In 2008, the Government of Jamaica officially declared February as Reggae Month. The proclamation was supported by a series of events and concerts, mostly in and around Kingston. Ostensibly, the Reggae Month celebrations are organized by the Jamaica Recording Industry Organization (JaRIA), the Ministry of Tourism and the Ministry of Culture, Gender, Entertainment and Sport. This recognition assigned to reggae came seven years prior to the UNESCO pronouncement naming Kingston as a Cultural City underlined by its acknowledgement of the capital’s contribution of six of the island’s eight genres of music gifted to the world. Three years later the same UNESCO granted Cultural Protected Status of Reggae Music.
Today as we close out the 12th annual observance of Reggae Month, it is in my opinion a good time to assess the accomplishments of the stakeholders not only over those 12 years, but also the extent to which Jamaica and Jamaicans not only value its music, but also the level of value that the industry contributes to the economy. One question that burns into such a discussion is the extent to which Jamaica has capitalized on the global acknowledgement of Kingston as a Cultural city? Another question would address the degree to which we have made economic use of the classification of Reggae Music as a protected cultural artifact? At present there is little or no agreement as to the economic value of the Jamaican music industry. This view is supported by entertainment attorney, Lloyd Stanbury, who acknowledges in his book Reggae Roadblocks that accurate data on the economic performance of reggae inside Jamaica and internationally has been very difficult to come by. Any meaningful measure of medium to long term economic contribution must be based on this value. The best estimates that we have are based on a World Intellectual Property Organization 2007 report which indicated that copyright-based industries generated about J$29 billion in producers’ value to the Jamaican economy, or 4.8 per cent of GDP. There is an urgent need for accurate measurement if we are going to be able to attract meaningful financial resources into the industry.

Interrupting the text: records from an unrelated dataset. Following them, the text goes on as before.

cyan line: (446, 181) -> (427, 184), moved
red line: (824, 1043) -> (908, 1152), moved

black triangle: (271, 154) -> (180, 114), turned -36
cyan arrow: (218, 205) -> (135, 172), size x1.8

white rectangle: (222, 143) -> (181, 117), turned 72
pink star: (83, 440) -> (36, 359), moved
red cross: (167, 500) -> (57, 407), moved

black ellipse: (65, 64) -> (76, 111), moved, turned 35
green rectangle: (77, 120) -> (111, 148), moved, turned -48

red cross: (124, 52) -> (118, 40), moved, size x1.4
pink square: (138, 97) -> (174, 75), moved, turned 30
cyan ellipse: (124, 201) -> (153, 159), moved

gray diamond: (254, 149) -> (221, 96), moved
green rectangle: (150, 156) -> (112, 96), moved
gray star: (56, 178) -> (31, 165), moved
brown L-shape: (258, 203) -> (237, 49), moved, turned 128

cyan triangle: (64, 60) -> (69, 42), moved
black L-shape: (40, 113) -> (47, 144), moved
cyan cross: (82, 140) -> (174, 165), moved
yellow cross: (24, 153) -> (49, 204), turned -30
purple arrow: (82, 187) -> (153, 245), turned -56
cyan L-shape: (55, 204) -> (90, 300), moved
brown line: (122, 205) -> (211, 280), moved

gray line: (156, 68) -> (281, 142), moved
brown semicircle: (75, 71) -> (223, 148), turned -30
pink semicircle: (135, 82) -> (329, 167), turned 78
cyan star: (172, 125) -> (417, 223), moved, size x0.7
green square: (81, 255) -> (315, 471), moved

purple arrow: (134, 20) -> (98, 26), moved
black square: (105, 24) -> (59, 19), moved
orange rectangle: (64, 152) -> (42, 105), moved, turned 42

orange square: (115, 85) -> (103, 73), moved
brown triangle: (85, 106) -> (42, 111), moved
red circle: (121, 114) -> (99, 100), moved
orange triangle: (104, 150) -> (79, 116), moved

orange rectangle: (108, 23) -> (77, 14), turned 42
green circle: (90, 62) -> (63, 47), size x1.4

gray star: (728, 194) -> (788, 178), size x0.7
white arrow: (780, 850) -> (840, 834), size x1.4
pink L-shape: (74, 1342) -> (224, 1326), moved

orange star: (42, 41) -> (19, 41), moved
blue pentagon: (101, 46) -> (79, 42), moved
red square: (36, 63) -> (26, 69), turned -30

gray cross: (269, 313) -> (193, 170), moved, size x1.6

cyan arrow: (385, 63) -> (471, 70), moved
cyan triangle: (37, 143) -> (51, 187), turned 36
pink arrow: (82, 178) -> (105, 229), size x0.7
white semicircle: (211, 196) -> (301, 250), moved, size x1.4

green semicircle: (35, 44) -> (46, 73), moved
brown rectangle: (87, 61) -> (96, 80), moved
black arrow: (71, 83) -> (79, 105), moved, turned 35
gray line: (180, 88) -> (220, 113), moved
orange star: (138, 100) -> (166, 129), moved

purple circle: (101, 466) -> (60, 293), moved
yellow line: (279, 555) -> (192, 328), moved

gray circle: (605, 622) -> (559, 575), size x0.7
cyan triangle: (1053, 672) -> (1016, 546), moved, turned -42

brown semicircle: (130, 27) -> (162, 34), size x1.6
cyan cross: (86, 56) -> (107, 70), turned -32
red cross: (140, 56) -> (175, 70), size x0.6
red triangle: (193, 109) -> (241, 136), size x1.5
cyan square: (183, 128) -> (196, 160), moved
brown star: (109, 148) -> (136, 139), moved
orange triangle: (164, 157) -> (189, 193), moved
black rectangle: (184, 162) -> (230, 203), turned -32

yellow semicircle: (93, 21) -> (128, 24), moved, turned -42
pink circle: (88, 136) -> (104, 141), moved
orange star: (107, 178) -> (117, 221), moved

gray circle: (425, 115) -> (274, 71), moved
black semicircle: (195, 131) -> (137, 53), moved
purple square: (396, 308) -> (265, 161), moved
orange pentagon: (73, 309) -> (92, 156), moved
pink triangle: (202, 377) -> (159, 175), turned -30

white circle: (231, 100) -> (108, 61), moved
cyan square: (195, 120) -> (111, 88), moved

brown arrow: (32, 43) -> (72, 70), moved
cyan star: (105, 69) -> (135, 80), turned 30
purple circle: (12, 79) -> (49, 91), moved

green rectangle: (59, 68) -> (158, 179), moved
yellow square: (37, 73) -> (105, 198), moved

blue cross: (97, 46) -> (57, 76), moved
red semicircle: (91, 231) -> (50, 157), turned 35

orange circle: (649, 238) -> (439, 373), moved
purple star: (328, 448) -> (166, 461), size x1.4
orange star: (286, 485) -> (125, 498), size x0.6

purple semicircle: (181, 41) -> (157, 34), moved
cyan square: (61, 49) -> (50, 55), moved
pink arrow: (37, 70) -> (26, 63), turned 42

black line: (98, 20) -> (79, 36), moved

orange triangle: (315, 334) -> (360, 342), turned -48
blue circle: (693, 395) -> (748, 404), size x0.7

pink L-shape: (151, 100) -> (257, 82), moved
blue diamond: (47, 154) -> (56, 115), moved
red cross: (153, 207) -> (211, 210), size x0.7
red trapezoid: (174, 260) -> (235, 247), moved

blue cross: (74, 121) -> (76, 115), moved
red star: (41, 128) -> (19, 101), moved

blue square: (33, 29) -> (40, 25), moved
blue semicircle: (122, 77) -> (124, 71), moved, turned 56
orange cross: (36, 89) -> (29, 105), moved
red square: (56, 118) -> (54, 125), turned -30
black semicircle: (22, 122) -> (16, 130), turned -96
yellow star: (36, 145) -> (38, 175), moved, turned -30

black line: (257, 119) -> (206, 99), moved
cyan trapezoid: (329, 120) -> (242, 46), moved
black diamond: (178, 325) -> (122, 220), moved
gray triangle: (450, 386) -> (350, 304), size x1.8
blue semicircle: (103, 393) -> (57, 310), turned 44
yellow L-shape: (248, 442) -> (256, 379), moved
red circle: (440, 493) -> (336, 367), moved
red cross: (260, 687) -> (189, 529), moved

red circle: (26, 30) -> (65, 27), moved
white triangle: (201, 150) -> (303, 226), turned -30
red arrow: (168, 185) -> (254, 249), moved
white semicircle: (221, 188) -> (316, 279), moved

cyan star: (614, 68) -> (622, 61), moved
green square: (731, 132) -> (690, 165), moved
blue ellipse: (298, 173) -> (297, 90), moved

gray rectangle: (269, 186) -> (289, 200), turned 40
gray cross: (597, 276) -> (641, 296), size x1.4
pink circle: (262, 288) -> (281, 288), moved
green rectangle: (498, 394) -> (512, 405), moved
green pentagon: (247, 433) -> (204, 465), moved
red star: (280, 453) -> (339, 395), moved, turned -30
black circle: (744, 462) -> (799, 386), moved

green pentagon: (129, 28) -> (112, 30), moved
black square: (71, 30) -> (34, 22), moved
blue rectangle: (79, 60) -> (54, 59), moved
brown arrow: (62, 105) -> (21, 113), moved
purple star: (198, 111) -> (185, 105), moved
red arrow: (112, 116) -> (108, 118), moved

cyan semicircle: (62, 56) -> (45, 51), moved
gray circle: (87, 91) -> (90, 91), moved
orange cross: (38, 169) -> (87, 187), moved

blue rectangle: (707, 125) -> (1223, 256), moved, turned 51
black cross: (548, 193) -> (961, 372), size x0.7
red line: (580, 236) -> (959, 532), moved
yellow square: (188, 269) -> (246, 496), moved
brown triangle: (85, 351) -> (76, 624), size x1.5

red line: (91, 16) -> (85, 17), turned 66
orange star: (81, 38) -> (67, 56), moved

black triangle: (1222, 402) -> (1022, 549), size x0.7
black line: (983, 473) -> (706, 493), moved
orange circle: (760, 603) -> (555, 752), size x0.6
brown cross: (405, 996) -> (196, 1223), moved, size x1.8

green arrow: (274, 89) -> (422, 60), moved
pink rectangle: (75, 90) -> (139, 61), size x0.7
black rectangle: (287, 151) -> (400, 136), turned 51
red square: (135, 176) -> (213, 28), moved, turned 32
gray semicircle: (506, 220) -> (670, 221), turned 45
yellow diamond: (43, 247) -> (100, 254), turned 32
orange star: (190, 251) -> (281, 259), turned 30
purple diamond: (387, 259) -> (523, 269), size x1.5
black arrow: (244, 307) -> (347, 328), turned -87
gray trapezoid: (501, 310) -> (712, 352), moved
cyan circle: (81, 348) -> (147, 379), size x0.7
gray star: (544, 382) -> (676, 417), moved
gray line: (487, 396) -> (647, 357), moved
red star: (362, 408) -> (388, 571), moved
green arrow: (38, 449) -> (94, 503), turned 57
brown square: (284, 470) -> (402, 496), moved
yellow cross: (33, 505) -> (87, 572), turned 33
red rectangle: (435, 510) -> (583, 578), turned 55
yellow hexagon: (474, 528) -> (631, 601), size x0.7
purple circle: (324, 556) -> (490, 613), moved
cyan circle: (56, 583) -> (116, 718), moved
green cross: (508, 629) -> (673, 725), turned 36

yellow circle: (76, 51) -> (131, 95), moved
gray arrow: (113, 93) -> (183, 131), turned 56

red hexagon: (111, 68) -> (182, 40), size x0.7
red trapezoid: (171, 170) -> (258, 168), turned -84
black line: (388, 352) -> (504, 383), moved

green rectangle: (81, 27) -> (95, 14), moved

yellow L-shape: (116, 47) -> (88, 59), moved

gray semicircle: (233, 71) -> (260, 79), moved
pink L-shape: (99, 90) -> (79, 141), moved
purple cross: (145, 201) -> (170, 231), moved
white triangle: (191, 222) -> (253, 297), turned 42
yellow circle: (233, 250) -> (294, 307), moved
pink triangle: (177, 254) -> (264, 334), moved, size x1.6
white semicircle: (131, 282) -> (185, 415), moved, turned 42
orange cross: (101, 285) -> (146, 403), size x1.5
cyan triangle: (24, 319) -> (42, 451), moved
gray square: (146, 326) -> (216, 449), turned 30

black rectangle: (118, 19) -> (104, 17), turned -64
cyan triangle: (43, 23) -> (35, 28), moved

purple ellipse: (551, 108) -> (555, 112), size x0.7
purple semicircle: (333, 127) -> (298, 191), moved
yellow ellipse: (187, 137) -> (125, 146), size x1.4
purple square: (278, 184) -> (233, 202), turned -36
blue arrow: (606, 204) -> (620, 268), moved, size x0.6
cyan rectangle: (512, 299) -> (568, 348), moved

There is also the issue of the degree to which Jamaicans are confident enough of their culture to not only want to identify with and celebrate this musical heritage but to also invest their capital in it. This may sound strange given the reaction that those of us who live outside the island or who travel internationally receive when the question of nationality is raised. Everyone everywhere else wants to be Jamaican or wants to visit Jamaica, the island of “cool’ and reggae music. Jamaican ethnomusicologist, Dr Dennis Howard speaking on yaawdmedia.com’s Sunday Scoops refers to this as “a lack of cultural confidence”. According to Dr Howard, “It is by overcoming the post-colonial trauma that will allow us to see in ourselves the power that we have and the value that we can and have created”. This is a major step that we have to take as a nation.
I believe that the JaRIA and other stakeholders in the industry need to use its proximity with the culture ministry to have music taught in schools starting at the primary level and through to grade nine in our secondary school system. This would help to address the cultural confidence issues as well as assist young Jamaican students who wish to obtain a better understanding of how the industry works. From there, those with the desire to pursue a career in music would then continue through to grade 11, with an introduction to the business of music. This is the challenge that I am issuing to the JaRIA and the Ministry of Culture in celebrating Reggae Month. Let us set some quantifiable objectives. There is work to be done.
Richard Hugh Blackford is a Jamaican creative artist residing in the United States.